Dried fruits are just a really nice thing to have on hand– they keep for a long time, are nutrient-rich, and can be added to a ton of recipes or snacks to add energy and flavor. Personally, I love having them as a snack alternative for my sweet tooth. (I’m a dessert monster, and it’s a habit I just can’t break.)
During deployment, I sent dried fruits of all kinds– pineapples, cranberries, raisins, mango, you name it– to John in care packages.
Until this week, though, I’ve never tried drying fruit on my own because we don’t have a dehydrator.
I thought I’d start oven drying with a small project– literally, small blueberries!
After a lot of internet research, double- and triple-checking, I played around and found the easiest way to dry blueberries– with 0 calories, no cholesterol or added sugar. And there’s very minimal work needed.
- large bowl or strainer/collander
- fresh blueberries (about a cup for every cookie sheet)
- cookie sheet(s) or large, shallow metal pan
- parchment paper
- air-tight container
- Rinse blueberries, drain, and let air dry (or pat dry with a paper towel.)
- Spread blueberries on a cookie sheet that has been lined with parchment paper.

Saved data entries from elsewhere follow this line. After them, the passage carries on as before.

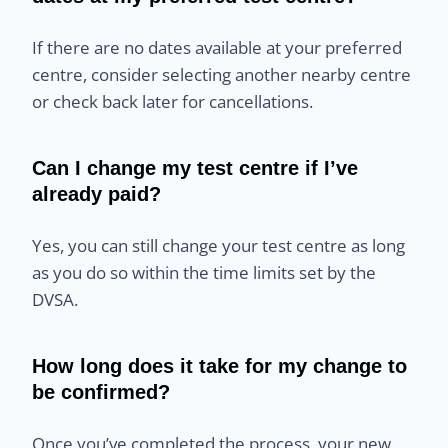
If there are no dates available at your preferred
centre, consider selecting another nearby centre
or check back later for cancellations.
Can I change my test centre if I’ve
already paid?
Yes, you can still change your test centre as long
as you do so within the time limits set by the
DVSA.
How long does it take for my change to
be confirmed?
Once you’ve completed the process, your new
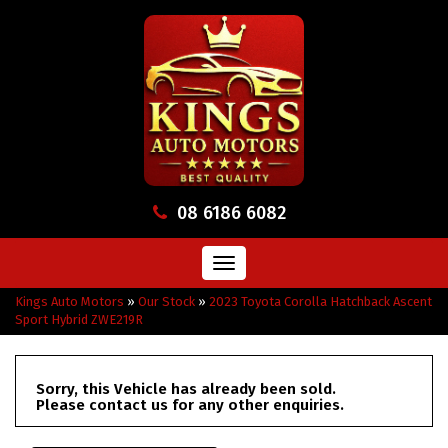
08 6186 6082
Toggle
navigation
Kings Auto Motors
»
Our Stock
»
2023 Toyota Corolla Hatchback Ascent
Sport Hybrid ZWE219R
Sorry, this Vehicle has already been sold.
Please contact us for any other enquiries.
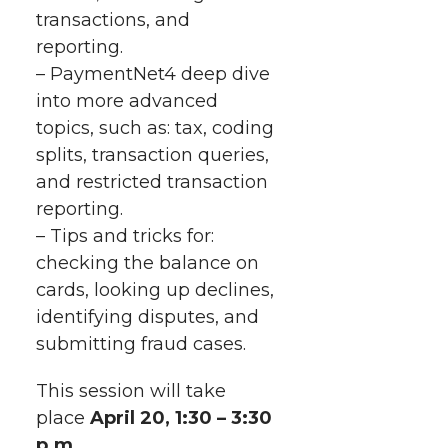
r
o
i
l
transactions, and
reporting.
k
n
– PaymentNet4 deep dive
into more advanced
topics, such as: tax, coding
splits, transaction queries,
and restricted transaction
reporting.
– Tips and tricks for:
checking the balance on
cards, looking up declines,
identifying disputes, and
submitting fraud cases.
This session will take
place
April 20
, 1:30 – 3:30
p.m.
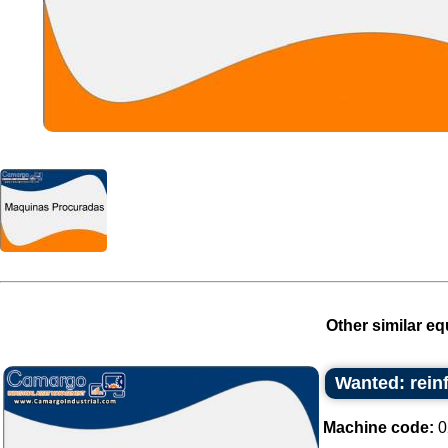
Other similar eq
Wanted: rein
Machine code:
0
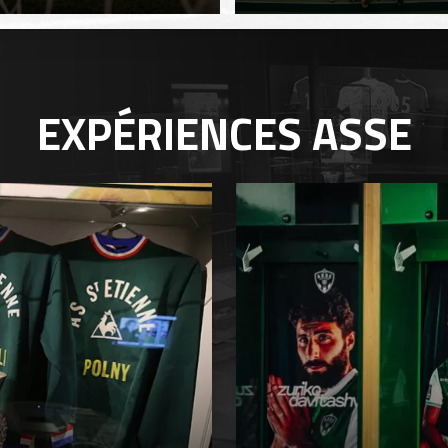
EXPÉRIENCES
ASSE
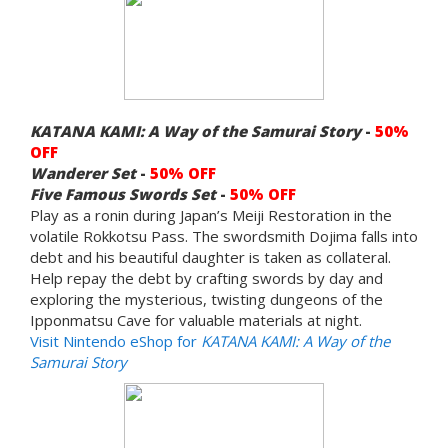
KATANA KAMI: A Way of the Samurai Story
-
50%
OFF
Wanderer Set
-
50% OFF
Five Famous Swords
Set
-
50% OFF
Play as a ronin during Japan’s Meiji Restoration in the
volatile Rokkotsu Pass. The swordsmith Dojima falls into
debt and his beautiful daughter is taken as collateral.
Help repay the debt by crafting swords by day and
exploring the mysterious, twisting dungeons of the
Ipponmatsu Cave for valuable materials at night.
Visit Nintendo eShop for
KATANA KAMI: A Way of the
Samurai Story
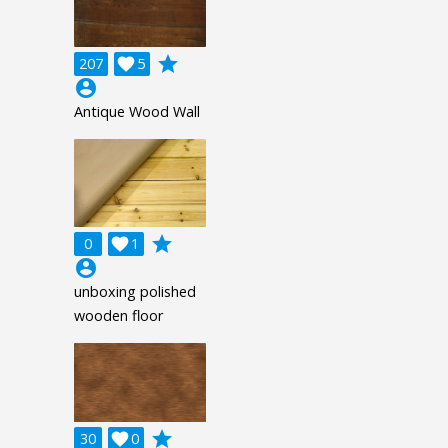
grade
207

5
account_circle
Antique Wood Wall
grade
0

1
account_circle
unboxing polished
wooden floor
grade
30

0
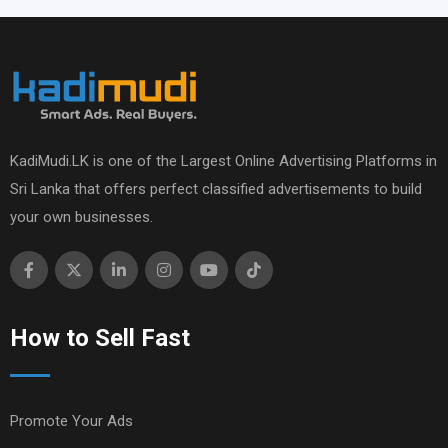
KadiMudi.LK is one of the Largest Online Advertising Platforms in
Sri Lanka that offers perfect classified advertisements to build
your own businesses.
How to Sell Fast
Promote Your Ads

- Preheat oven to 225 degrees.
- Bake blueberries in oven for 3 hours at 225 degrees.
- Remove and cool berries before placing in an airtight container.
Other ideas for use…
- Purchase a large quantity of blueberries when they’re on sale, dry them, and freeze them in freezer bags. (Yay for saving money and staying healthy!)
- Dry blueberries and then freeze in portions– only pull out of the freezer when you need more.
- Use dried blueberries in place of or in addition to raisins in recipes (like oatmeal cookies).
- Stir in dried blueberries to yogurt, oatmeal, and cereal.
- Immediately portion into single-serving bags or containers to easily throw into lunches or nosh on for a snack.
Unfrozen and at room temperature, the dried blueberries should last about a month. (But you’ll definitely have eaten them all before then!)
Tried and true granola recipes for dried blueberries
Now that you have all of these lovely dried berries, it’s time to use them and effortlessly add anti-oxidants and Vitamin C to your diet. There are so many ways– muffins, pies, pancakes, thrown into some cereal… it doesn’t have to be fancy! But if you’re looking for some tasty new recipes, I’ve got a few to share.
There are a few absolutely delicious granola recipes that I go back to time and time again. One reason? John loves them. (And he’s a granola connoisseur!) The other reason? They are pretty easy to throw together and use ingredients that you most likely have in your pantry. And if you don’t, they’re easy to get. No whacky ingredients that you have to visit a health foods store three states away to find.
Blueberry Super Granola
The first is Blueberry Super Granola. This tasty granola is a loose mixture– so you can add it to yogurt or make it your cereal and add milk. (Although, I’m not above a few handfuls straight from the jar myself.) It also uses chia seeds along with other seeds, flax meal, and, of course, lots and lots of dried blueberries. It’s also sweetened with a little bit of honey and has a lovely texture that is perfect any time of day.
You can always modify this recipe for your tastes– add some dried cherries or raisins for a more multi-layered flavor profile, toss in almonds or other tree nuts or peanuts, or lose the chia seeds if you don’t want a lot of protein in your granola.
These breakfast cookies were a staple of care packages for John while he was deployed. They use quinoa as well as a lot of other whole grains, seeds, and other healthy ingredients to create a delicious on-the-go breakfast item. Swap out the raisins for your dried blueberries, halve the recommended raisins and add dried blueberries, or add nuts (like walnuts) for a twist.
Homemade Granola Bars
There’s no other recipe John asks for more than my homemade granola bars. Similar to the breakfast cookies, these are shelf stable and very shippable. Add a few handfuls of dried blueberries to the mix for a little infusion of dried fruit. And bonus– make these granola bars and the blueberry super granola at the same time. They both use ground flax seed; that way, you’re not just leaving it in your pantry until it goes bad.
Are dried blueberries safe for care packages?
I’d caution you against sending these in a care package since they are homemade and have no preservatives at all. The last thing you want to do is send unsafe food to someone. Don’t take the risk– only use these blueberries when you know you can consume them in a timely fashion and are not exposing them to extremes (like extreme humidity or heat– something you can’t control in a care package).